§ Task statement:
All of the entries need to be printed again exactly; pictures are the only thing to omit.

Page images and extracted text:
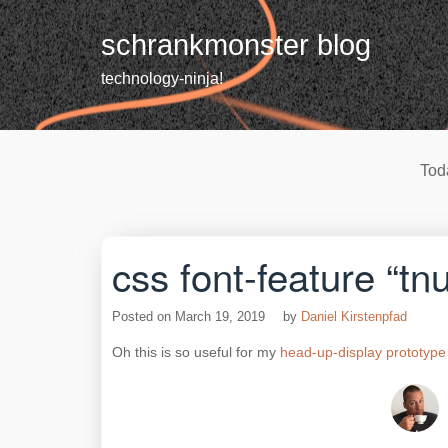
Skip
to
schrankmonster blog
content
technology-ninja!
Tod
css font-feature “tn
Posted on
March 19, 2019
by
Daniel Kirstenpfad
Oh this is so useful for my
head-up-display prototype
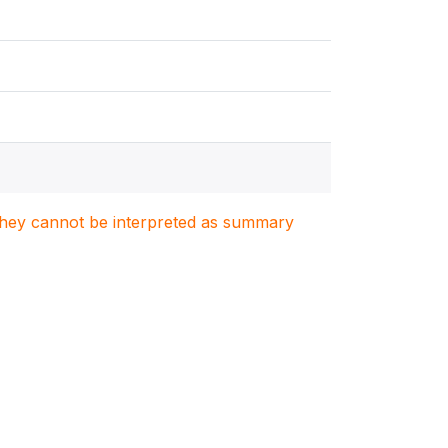
. They cannot be interpreted as summary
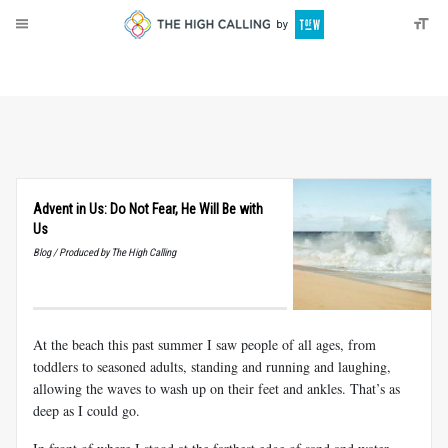
About
Donate
Advent in Us: Do Not Fear, He Will Be with
Us
Blog / Produced by The High Calling
At the beach this past summer I saw people of all ages, from
toddlers to seasoned adults, standing and running and laughing,
allowing the waves to wash up on their feet and ankles. That’s as
deep as I could go.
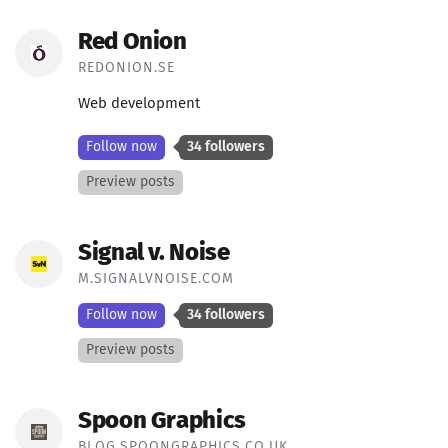
Red Onion
REDONION.SE
Web development
Follow now
34 followers
Preview posts
Signal v. Noise
M.SIGNALVNOISE.COM
Follow now
34 followers
Preview posts
Spoon Graphics
BLOG.SPOONGRAPHICS.CO.UK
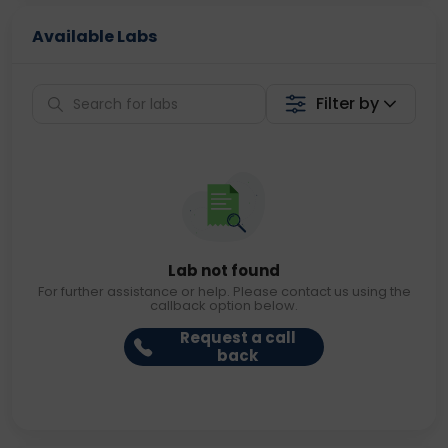
Available Labs
Filter by
Lab not found
For further assistance or help. Please contact us using the
callback option below.
Request a call
back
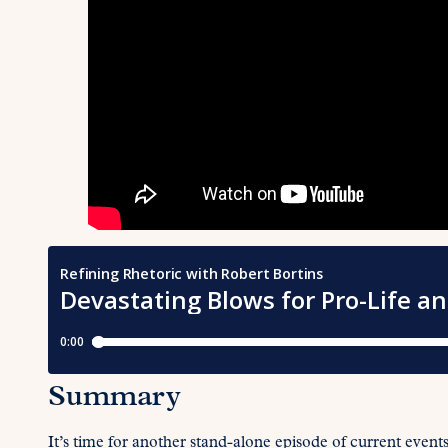
Summary
It’s time for another stand-alone episode of current event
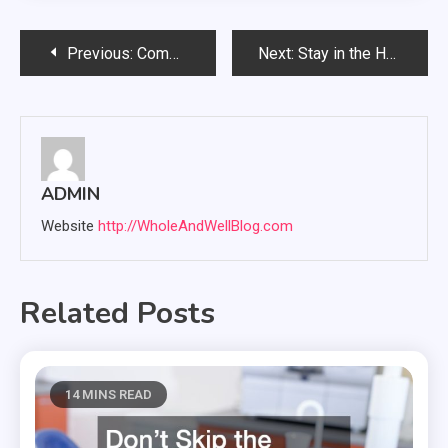
Post
Previous:
Common Signs You Need Hearing Aid Repair and When to Seek Help
Next:
Stay in the Home You Love with a Stair Lift Installed
navigation
ADMIN
Website
http://WholeAndWellBlog.com
Related Posts
14 MINS READ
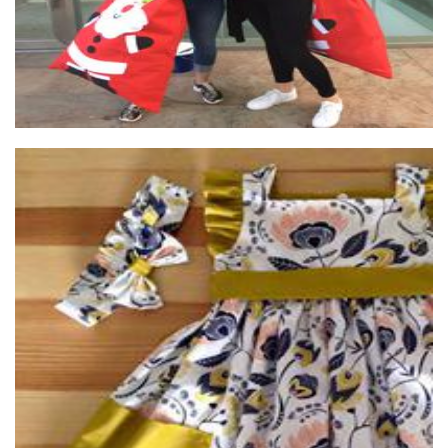
annie & sam
Clothing for Children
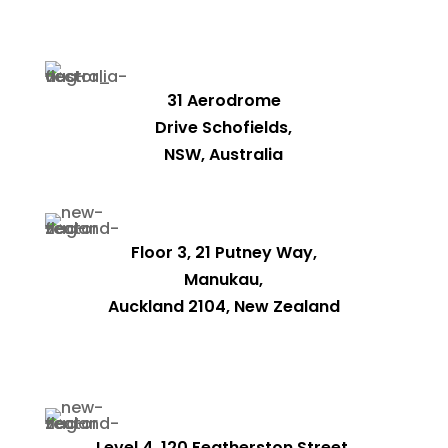
31 Aerodrome
Drive Schofields,
NSW, Australia
Floor 3, 21 Putney Way,
Manukau,
Auckland 2104, New Zealand
Level 4, 120 Featherston Street,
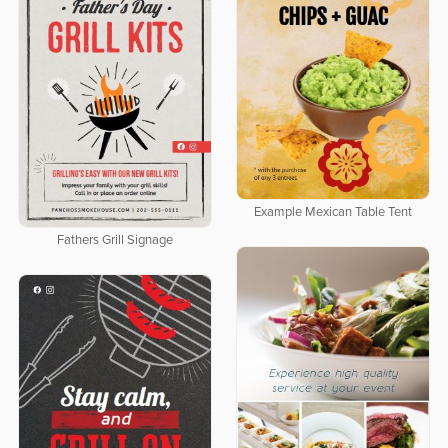
Example Mexican Table Tent
Fathers Grill Signage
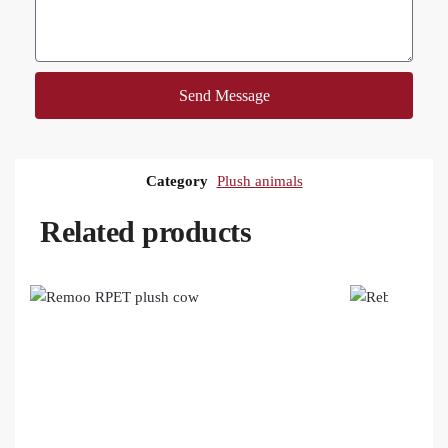
Send Message
Category
Plush animals
Related products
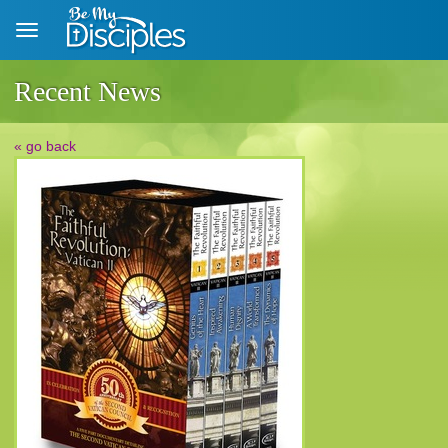
Skip to main content
Recent News
« go back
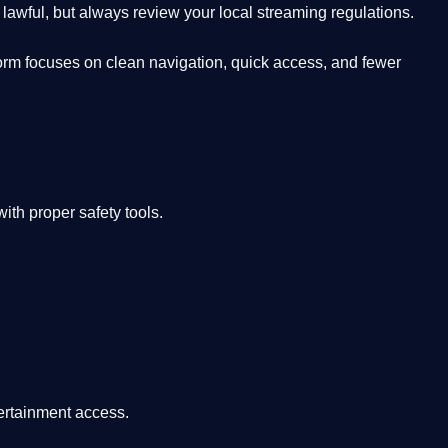
lawful, but always review your local streaming regulations.
orm focuses on clean navigation, quick access, and fewer
th proper safety tools.
tertainment access.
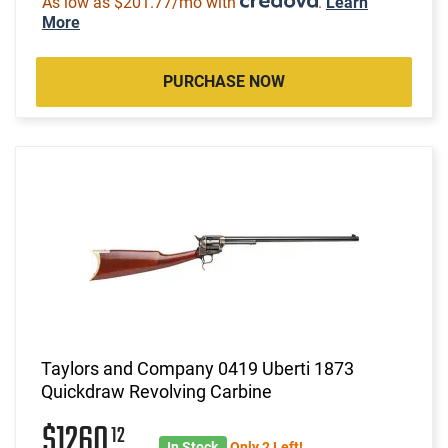
As low as $201.77/mo with
.
Learn
More
PURCHASE NOW
Taylors and Company 0419 Uberti 1873
Quickdraw Revolving Carbine
$1260
12
In Stock
Only 2 Left!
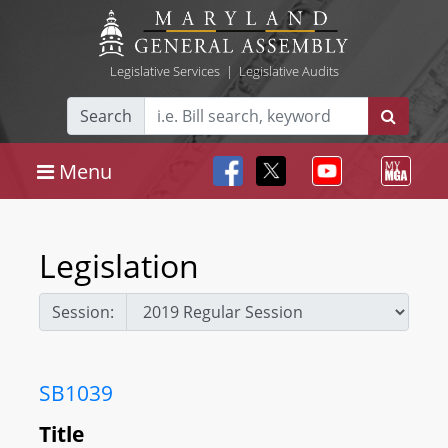
Legislative Services
|
Legislative Audits
Search
Menu
Legislation
Session:
SB1039
Title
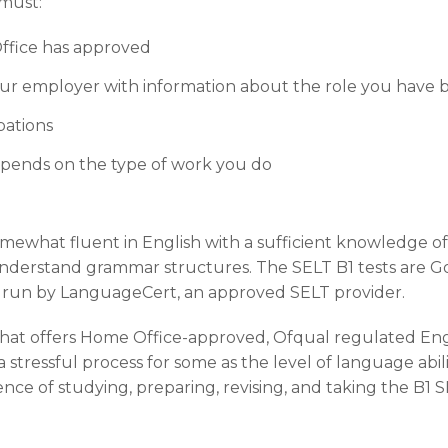
 must:
ffice has approved
 your employer with information about the role you have 
upations
pends on the type of work you do
omewhat fluent in English with a sufficient knowledge 
understand grammar structures. The SELT B1 tests are
e run by LanguageCert, an approved SELT provider.
that offers Home Office-approved, Ofqual regulated Eng
 stressful process for some as the level of language abilit
e of studying, preparing, revising, and taking the B1 SE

§ Exercise result:
Skip
to
schrankmonster blog
content
technology-ninja!
Tod
css font-feature “tn
Posted on
March 19, 2019
by
Daniel Kirstenpfad
Oh this is so useful for my
head-up-display prototype
. They cannot be interpreted as summary
About
Donate
Advent in Us: Do Not Fear, He Will Be with
Us
Blog / Produced by The High Calling
At the beach this past summer I saw people of all ages, from
toddlers to seasoned adults, standing and running and laughing,
allowing the waves to wash up on their feet and ankles. That’s as
deep as I could go.
Red Onion
REDONION.SE
Web development
Follow now
34 followers
Preview posts
Signal v. Noise
M.SIGNALVNOISE.COM
Follow now
34 followers
Preview posts
Spoon Graphics
BLOG.SPOONGRAPHICS.CO.UK
Available Labs
Filter by
Lab not found
For further assistance or help. Please contact us using the
callback option below.
Request a call
back
Summary
It’s time for another stand-alone episode of current event
Post
Previous:
Common Signs You Need Hearing Aid Repair and When to Seek Help
Next:
Stay in the Home You Love with a Stair Lift Installed
navigation
ADMIN
Website
http://WholeAndWellBlog.com
Related Posts
14 MINS READ
annie & sam
Clothing for Children
31 Aerodrome
Drive Schofields,
NSW, Australia
Floor 3, 21 Putney Way,
Manukau,
Auckland 2104, New Zealand
Level 4, 120 Featherston Street,
Example Mexican Table Tent
Fathers Grill Signage
Send Message
Category
Plush animals
Related products
Skip to main content
Recent News
« go back
lawful, but always review your local streaming regulations.
orm focuses on clean navigation, quick access, and fewer
th proper safety tools.
tertainment access.
As low as $201.77/mo with
.
Learn
More
PURCHASE NOW
Taylors and Company 0419 Uberti 1873
Quickdraw Revolving Carbine
$1260
12
In Stock
Only 2 Left!
Legislative Services
|
Legislative Audits
Search
Menu
Legislation
Session:
SB1039
Title
 must:
ffice has approved
 your employer with information about the role you have 
upations
pends on the type of work you do
omewhat fluent in English with a sufficient knowledge 
understand grammar structures. The SELT B1 tests are
e run by LanguageCert, an approved SELT provider.
that offers Home Office-approved, Ofqual regulated Eng
 stressful process for some as the level of language abilit
e of studying, preparing, revising, and taking the B1 SE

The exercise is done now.